The Nature of Pi : Between Euclidean Geometry and Discrete Geometry
The number pi (π) is known as the ratio of the circumference of a circle to its diameter. In Euclidean geometry, π is defined as an irrational number, which represents the circumference C of a circle divided by its diameter D, that is, π=C/D. Additionally, since D=2R (where R is the radius of the circle), the circumference can be expressed as C=2Rπ.
However, when we consider discrete geometry, in which points have non-zero dimension d, corresponding to the limits of our material world, the relationship becomes more complex. In reality, multiplying the radius R by 2 on a circle is equivalent to counting the central point c, of dimension d, twice. This means that the correct expression for diameter in terms of radius would be D=2R−d.
Consequently, the relation π=C/2R is only valid if d is zero, that is to say in a purely theoretical context where the points have no dimension.
In discrete geometry, C/(2R-d) is no longer equal to π for any non-zero value of d.
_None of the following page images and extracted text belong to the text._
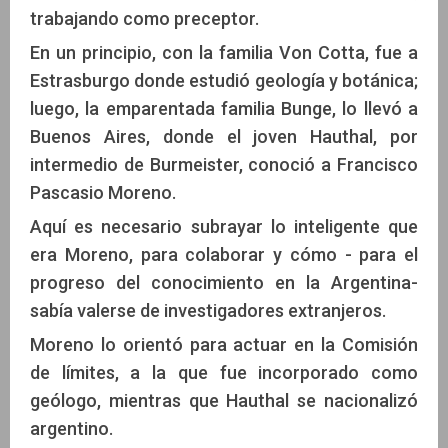
trabajando como preceptor.
En un principio, con la familia Von Cotta, fue a
Estrasburgo donde estudió geología y botánica;
luego, la emparentada familia Bunge, lo llevó a
Buenos Aires, donde el joven Hauthal, por
intermedio de Burmeister, conoció a Francisco
Pascasio Moreno.
Aquí es necesario subrayar lo inteligente que
era Moreno, para colaborar y cómo - para el
progreso del conocimiento en la Argentina-
sabía valerse de investigadores extranjeros.
Moreno lo orientó para actuar en la Comisión
de límites, a la que fue incorporado como
geólogo, mientras que Hauthal se nacionalizó
argentino.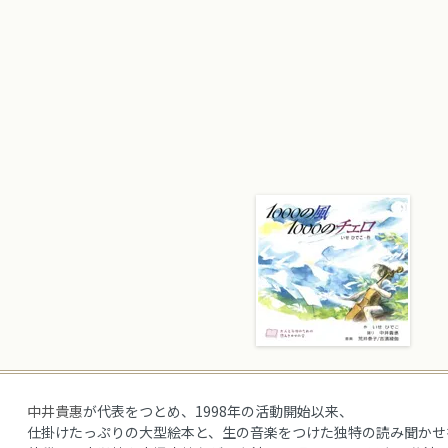
中井貴惠
が代表をつとめ、1998年の活動開始以来、
仕掛けたっぷりの大型絵本と、生の音楽をつけた独特の読み聞かせ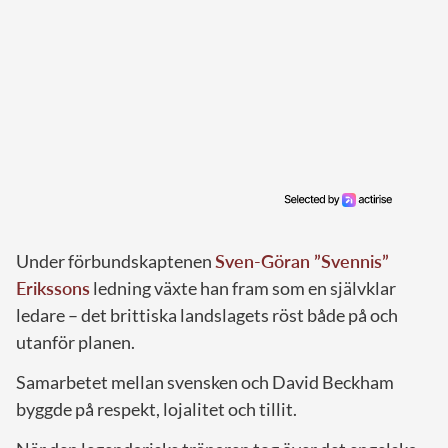
Under förbundskaptenen
Sven-Göran ”Svennis”
Erikssons
ledning växte han fram som en självklar
ledare – det brittiska landslagets röst både på och
utanför planen.
Samarbetet mellan svensken och David Beckham
byggde på respekt, lojalitet och tillit.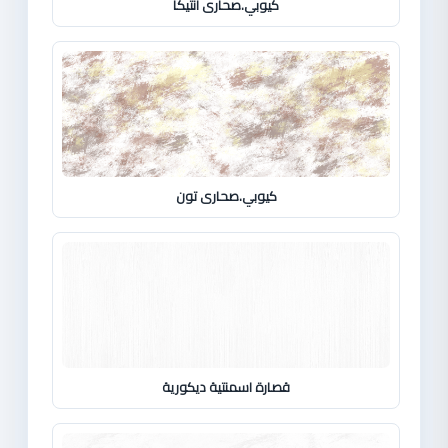
كيوبي.صحارى انتيكا
كيوبي.صحارى تون
قصارة اسمنتية ديكورية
On the contrary, this fraction could take a rational value depending on the precision of the measurement of d. This implies that in the framework of discrete geometry, π becomes an abstract approximation, applicable only in an unreal case. As a result, its use may introduce indeterminacy into calculations. To remain faithful to physical reality, it would be better to adopt a reasonable value of d, even a very small one, and to work with rational numbers rather than relying on π, an irrational number. This is all the more important because when using π, the calculated circumference requires infinite precision to close perfectly, which is unattainable in the material world.
In conclusion, the nature of π in the context of discrete geometry reveals the limits of the use of mathematical abstractions in the real world. Adopting an approach based on rational approximations based on d would make it possible to better adhere to our material reality and at the same time to better understand the nature of π. Once again we can appreciate the importance of the point and its definition in our physical world, as well as for philosophical approaches to information and abstractions.